Sparse matrix multiplication randomly causes NaNs

Hi,

I’ve run into an issue where a sparse matrix multiplication causes NaN values for no good reason. I can’t share the source code and the data, plus it doesn’t always happen so it’s quite hard to reproduce.

I’m just wondering if anyone else has encountered anything similar? It’s so random and I’ve no idea why it sometime breaks and sometimes not.

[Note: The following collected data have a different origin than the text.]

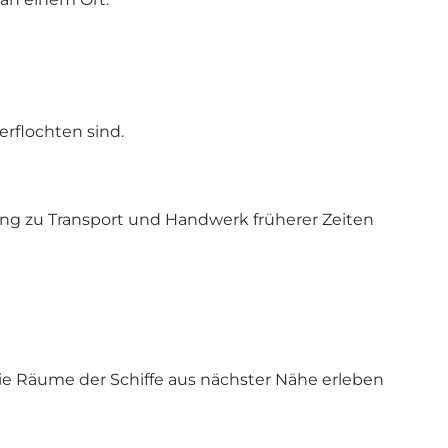
rflochten sind.
ung zu Transport und Handwerk früherer Zeiten
ie Räume der Schiffe aus nächster Nähe erleben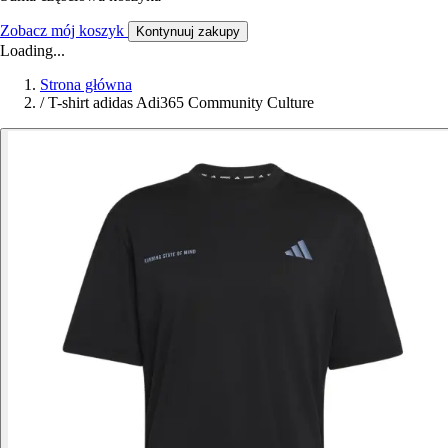
Zobacz mój koszyk
Kontynuuj zakupy
Loading...
Strona główna
/
T-shirt adidas Adi365 Community Culture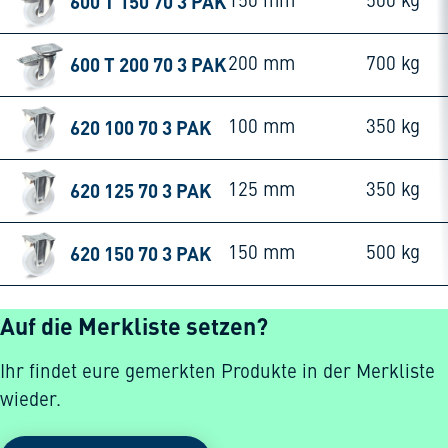
600 T 150 70 3 PAK
150 mm
500 kg
600 T 200 70 3 PAK
200 mm
700 kg
620 100 70 3 PAK
100 mm
350 kg
620 125 70 3 PAK
125 mm
350 kg
620 150 70 3 PAK
150 mm
500 kg
Auf die Merkliste setzen?
Ihr findet eure gemerkten Produkte in der Merkliste
wieder.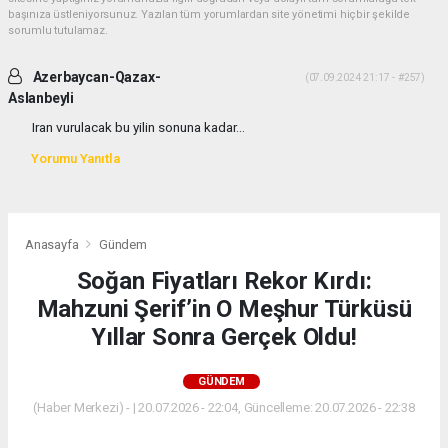
başınıza üstleniyorsunuz. Yazılan tüm yorumlardan site yönetimi hiçbir şekilde
sorumlu tutulamaz.
Azerbaycan-Qazax-
(07.09.2024 21:17 - #257)
Aslanbeyli
Iran vurulacak bu yilin sonuna kadar...
Yorumu Yanıtla
Anasayfa
Gündem
Soğan Fiyatları Rekor Kırdı:
Mahzuni Şerif’in O Meşhur Türküsü
Yıllar Sonra Gerçek Oldu!
GÜNDEM
(Haber Merkezi) - | 20.07.2026 - 22:04, Güncelleme: 20.07.2026 - 22:38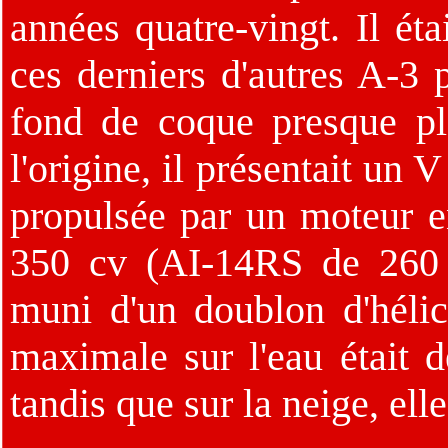
années quatre-vingt. Il éta
ces derniers d'autres A-3 
fond de coque presque pl
l'origine, il présentait un 
propulsée par un moteur e
350 cv (AI-14RS de 260 
muni d'un doublon d'hélic
maximale sur l'eau était 
tandis que sur la neige, ell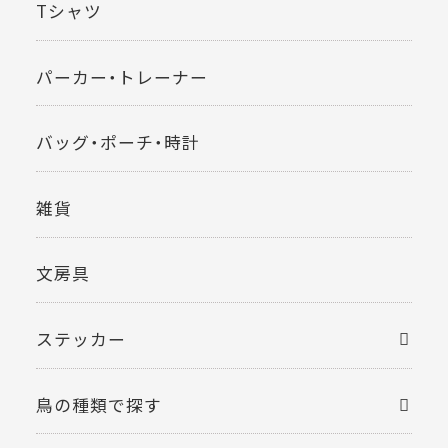
Tシャツ
パーカー・トレーナー
バッグ・ポーチ・時計
雑貨
文房具
ステッカー
鳥の種類で探す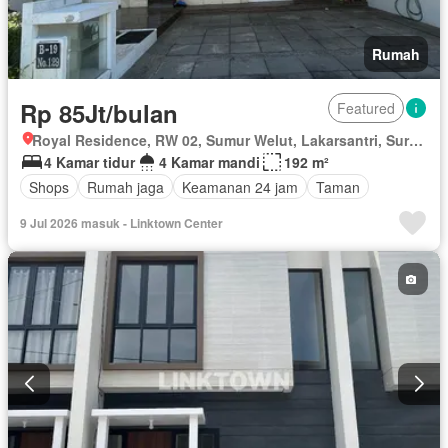
Rumah
Rp 85Jt/bulan
Featured
Royal Residence, RW 02, Sumur Welut, Lakarsantri, Surabaya, Jawa Timur
4 Kamar tidur
4 Kamar mandi
192 m²
Shops
Rumah jaga
Keamanan 24 jam
Taman
9 Jul 2026 masuk - Linktown Center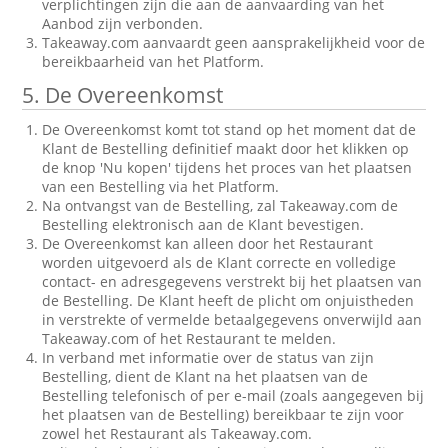
verplichtingen zijn die aan de aanvaarding van het
Aanbod zijn verbonden.
Takeaway.com aanvaardt geen aansprakelijkheid voor de
bereikbaarheid van het Platform.
5. De Overeenkomst
De Overeenkomst komt tot stand op het moment dat de
Klant de Bestelling definitief maakt door het klikken op
de knop 'Nu kopen' tijdens het proces van het plaatsen
van een Bestelling via het Platform.
Na ontvangst van de Bestelling, zal Takeaway.com de
Bestelling elektronisch aan de Klant bevestigen.
De Overeenkomst kan alleen door het Restaurant
worden uitgevoerd als de Klant correcte en volledige
contact- en adresgegevens verstrekt bij het plaatsen van
de Bestelling. De Klant heeft de plicht om onjuistheden
in verstrekte of vermelde betaalgegevens onverwijld aan
Takeaway.com of het Restaurant te melden.
In verband met informatie over de status van zijn
Bestelling, dient de Klant na het plaatsen van de
Bestelling telefonisch of per e-mail (zoals aangegeven bij
het plaatsen van de Bestelling) bereikbaar te zijn voor
zowel het Restaurant als Takeaway.com.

Here’s an example of the code that breaks:

    def my_foo(a: Tensor, b: Tensor, sparse_matrix: Tensor) -> Tensor:

        c = a + 1j * b # torch.complex128
        assert not torch.isnan(c).any() # all good, no nans
        
        # originaly torch.int64 (a matrix of ones and zeros), sparse csr
        sparse_matrix = sparse_matrix.to(c.dtype)
        assert not torch.isnan(sparse_matrix .values()).any() # all good, no nans
        
        # the dimensions are c: (32700,), and sparse_matrix: (302200, 32700) so quite large
        result = sparse_matrix @ c

        assert not torch.isnan(result ).any() # this assertion fails, there are nans (some entries are nans, not all)
        return result

So neither sparse_matrix nor c contain NaNs, yet when multyplying them NaNs occur.